Experience and consciousness

Post 26

taliesin

"The first experiment involves patient GY, who has "blindsight" due to a car accident that damaged parts of his visual brain. This condition leaves him with the ability to locate a light or report the direction in which a bar is moving while denying having any visual experience; he insists that he is simply guessing. GY does not disappoint in this study: when asked to indicate the presence or absence of a faint, small grating on a computer screen, he does so correctly in 70 percent of all trials, far above chance (50 percent). Yet he fails to convert this superior performance into money when wagering; he places a high bet on only about half (48 percent) of his correct choices. When GY is consciously aware of the stimulus, he wagers high, much as you or I would. His wagering thus seems to mirror his conscious awareness of the stimulus (that is, his belief that he saw it) rather than his actual (unconscious) detection of the stimulus, suggesting that wagering may provide a means to measure awareness."

http://blog.sciam.com/index.php?cat=33

Plenty of other rather good food for thought at that site... smiley - winkeye


Experience and consciousness

Post 27

IctoanAWEWawi

Blindsight is fascinating, I have to admit.
The study of human psychology through trauma is a very interesting one (being purely objective and unemotional here) although it does have the downside in that damage is usually not clearcut or precise so area effects can be seen but it is difficult to extrapolate to the larger population.

There's also the situations where the brain hemispheres have been disconnected as a treatment for epilepsy and you get the situation where you can show one eye one image and the other nothing and ask the person to draw what they can see. The corresponding arm will draw the object but the person will say they can see nothing. Assuming that the side that can see is not the side that controls speech.

It's also fascinating from the point of view of personal identity and personality. Damage to the forebrain can result in serious personality changes (Phineas Gage being the famous example) which then draws in the question of how physical our personalities are.

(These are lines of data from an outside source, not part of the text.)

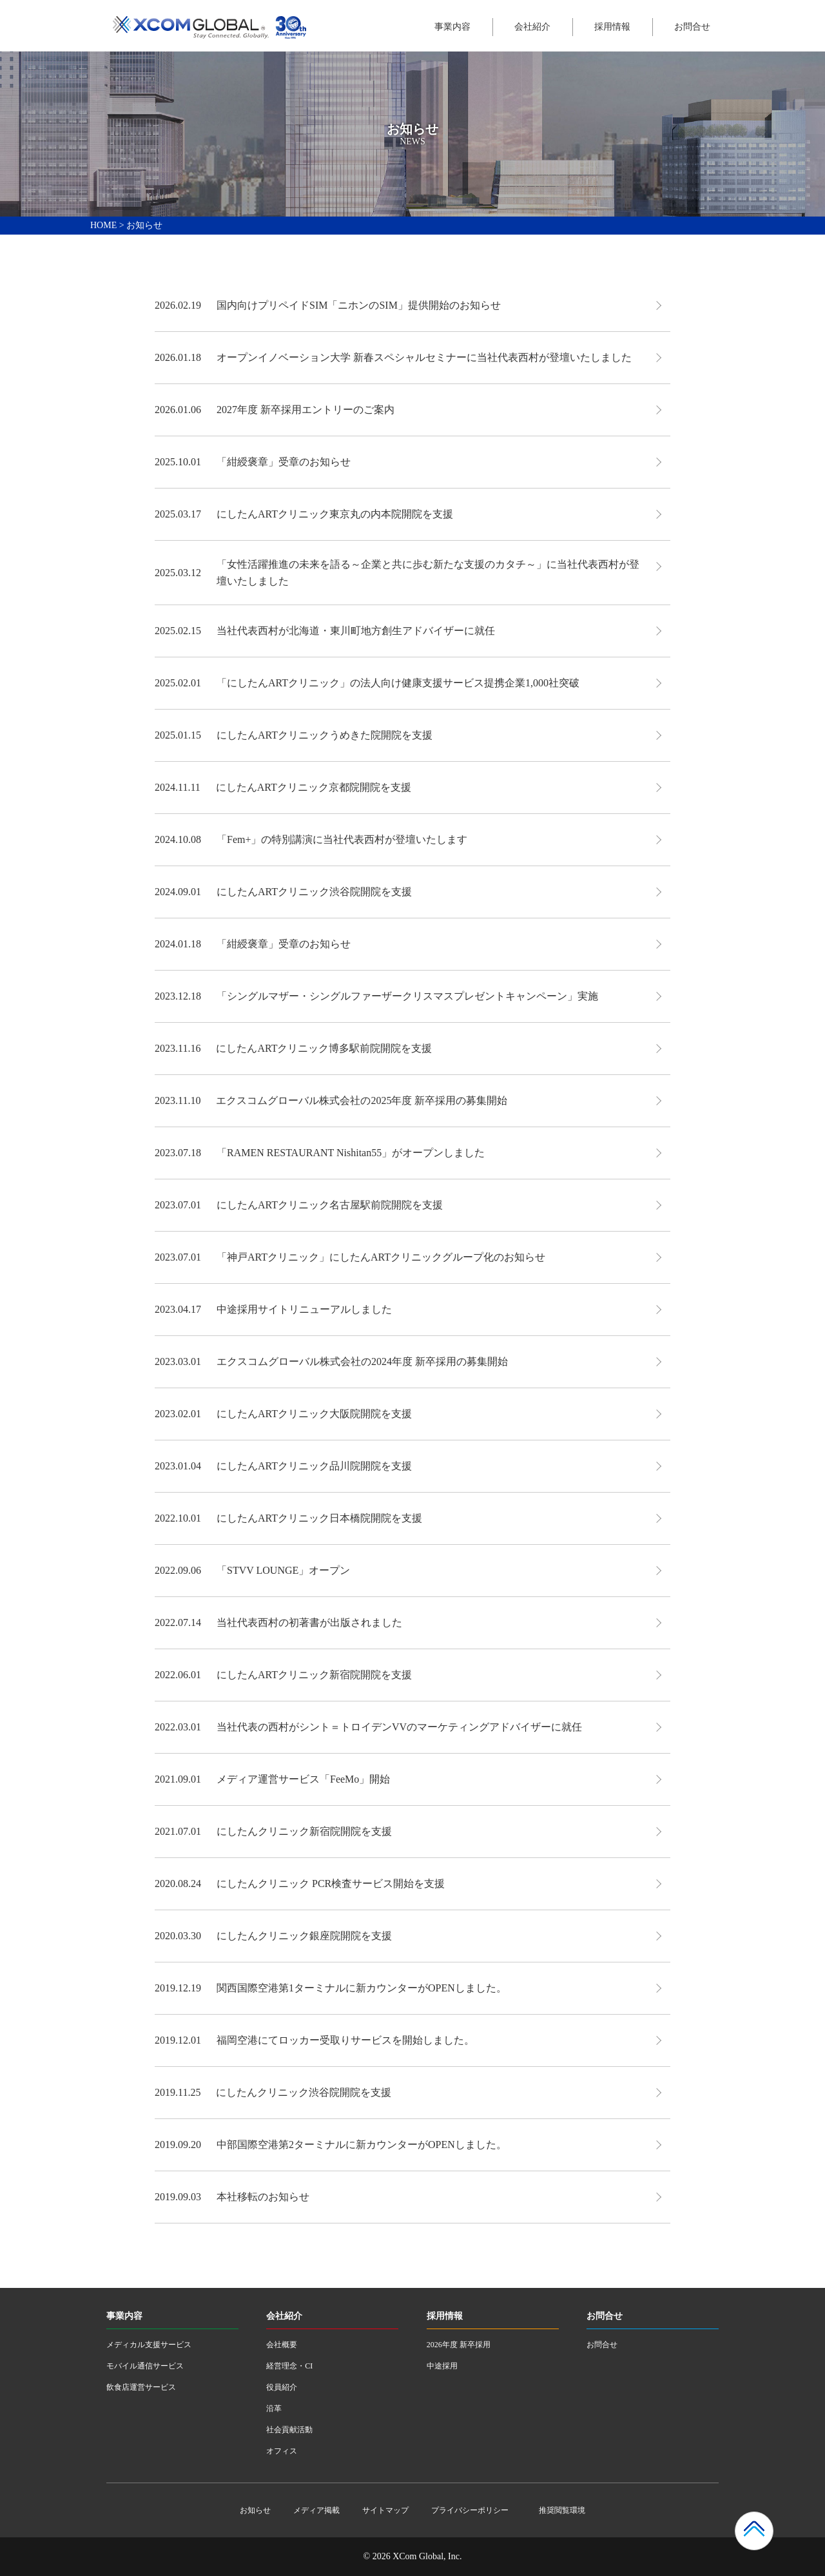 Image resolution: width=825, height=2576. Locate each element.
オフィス (281, 2450)
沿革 (274, 2408)
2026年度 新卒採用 (458, 2344)
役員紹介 (281, 2387)
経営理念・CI (289, 2365)
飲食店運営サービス (141, 2387)
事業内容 (452, 27)
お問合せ (692, 27)
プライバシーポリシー (470, 2510)
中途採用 (442, 2365)
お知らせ (255, 2510)
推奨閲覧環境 (562, 2510)
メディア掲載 (316, 2510)
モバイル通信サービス (145, 2365)
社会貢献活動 (289, 2429)
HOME (103, 225)
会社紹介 (532, 27)
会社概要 (281, 2344)
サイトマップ (385, 2510)
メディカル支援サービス (148, 2344)
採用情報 (612, 27) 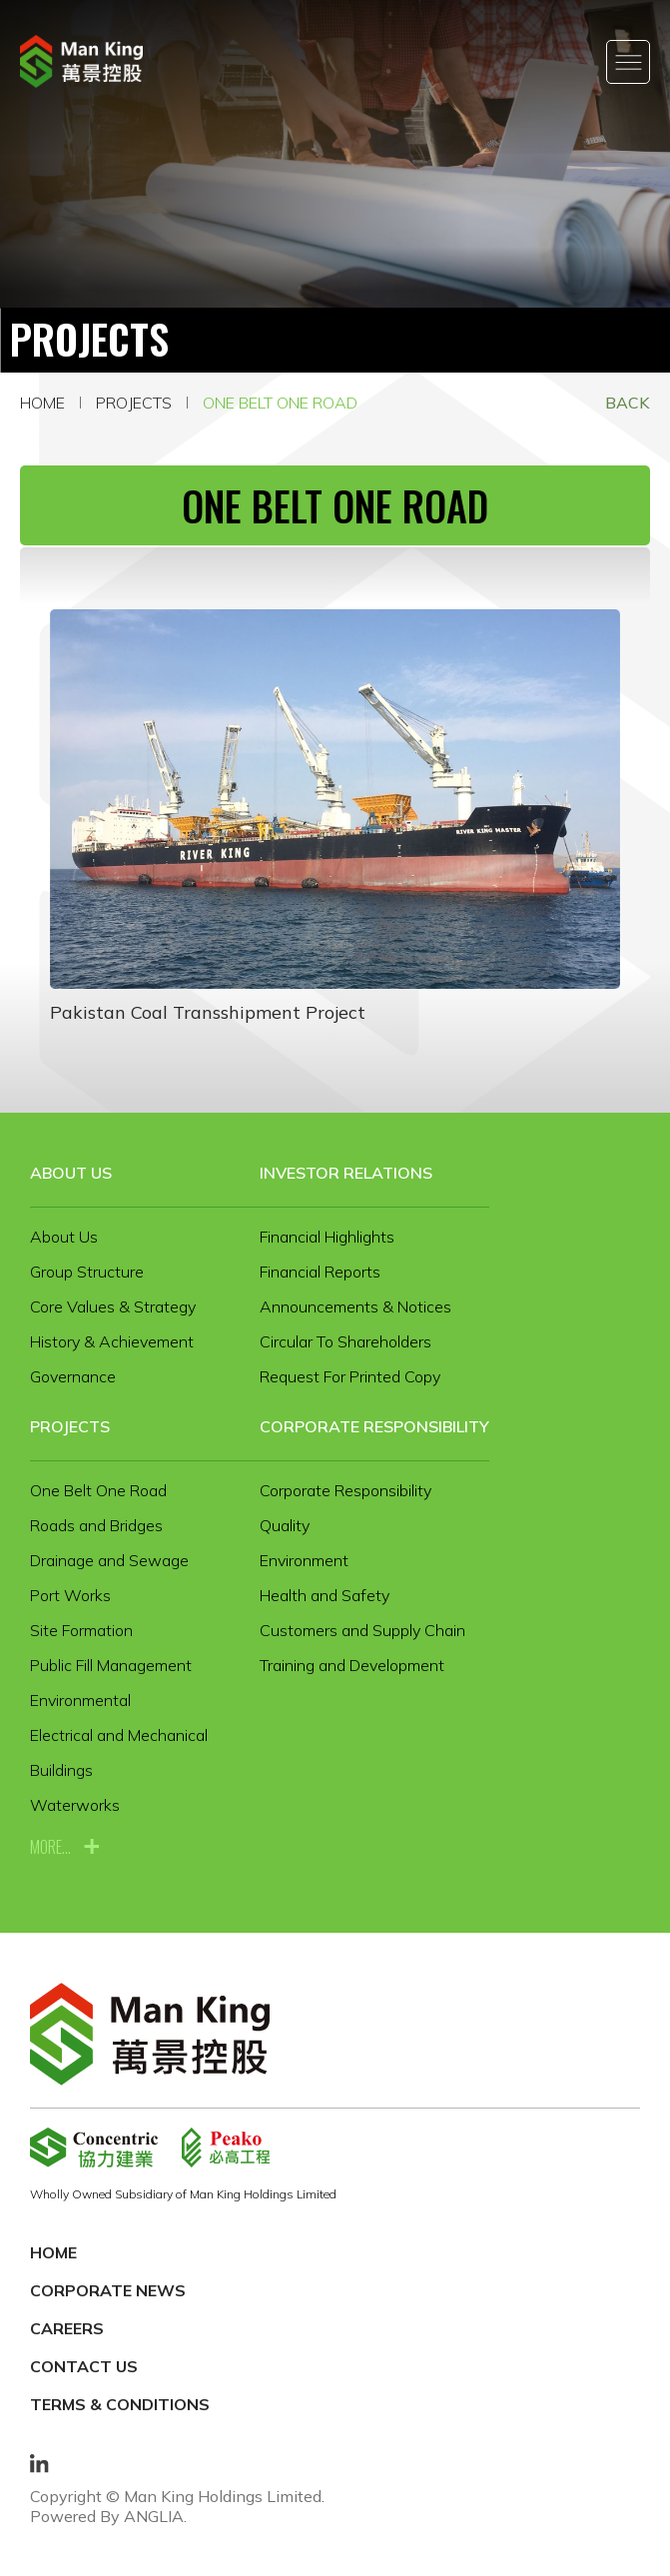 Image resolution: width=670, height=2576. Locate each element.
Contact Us (84, 2366)
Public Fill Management (111, 1665)
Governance (73, 1376)
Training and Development (352, 1665)
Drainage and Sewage (109, 1560)
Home (42, 403)
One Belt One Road (280, 403)
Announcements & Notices (355, 1306)
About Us (71, 1173)
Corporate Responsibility (374, 1426)
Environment (304, 1560)
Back (627, 403)
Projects (134, 403)
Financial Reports (320, 1272)
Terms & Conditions (120, 2404)
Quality (285, 1525)
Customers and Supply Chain (362, 1630)
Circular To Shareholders (345, 1341)
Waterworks (75, 1805)
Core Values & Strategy (113, 1306)
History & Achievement (112, 1341)
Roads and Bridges (96, 1525)
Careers (67, 2328)
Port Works (70, 1595)
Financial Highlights (327, 1237)
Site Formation (81, 1630)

There does seem to be a very strong link between who we are and what our brains are like. The idea then that our consciousness is an emergent property of our neural connections seems to be a logical (although unproven - and proving emergent properties is quite difficult!) step which then means that our abilities and personalities are all down to how our neurons are connected. Hence the question that started all this!

BTW - Nagels stuff is interesting but would by implication mean that someone who was congenitally blind, or deaf or whatever, would have an experience of the world, would be a different 'thing' to someone with those senses.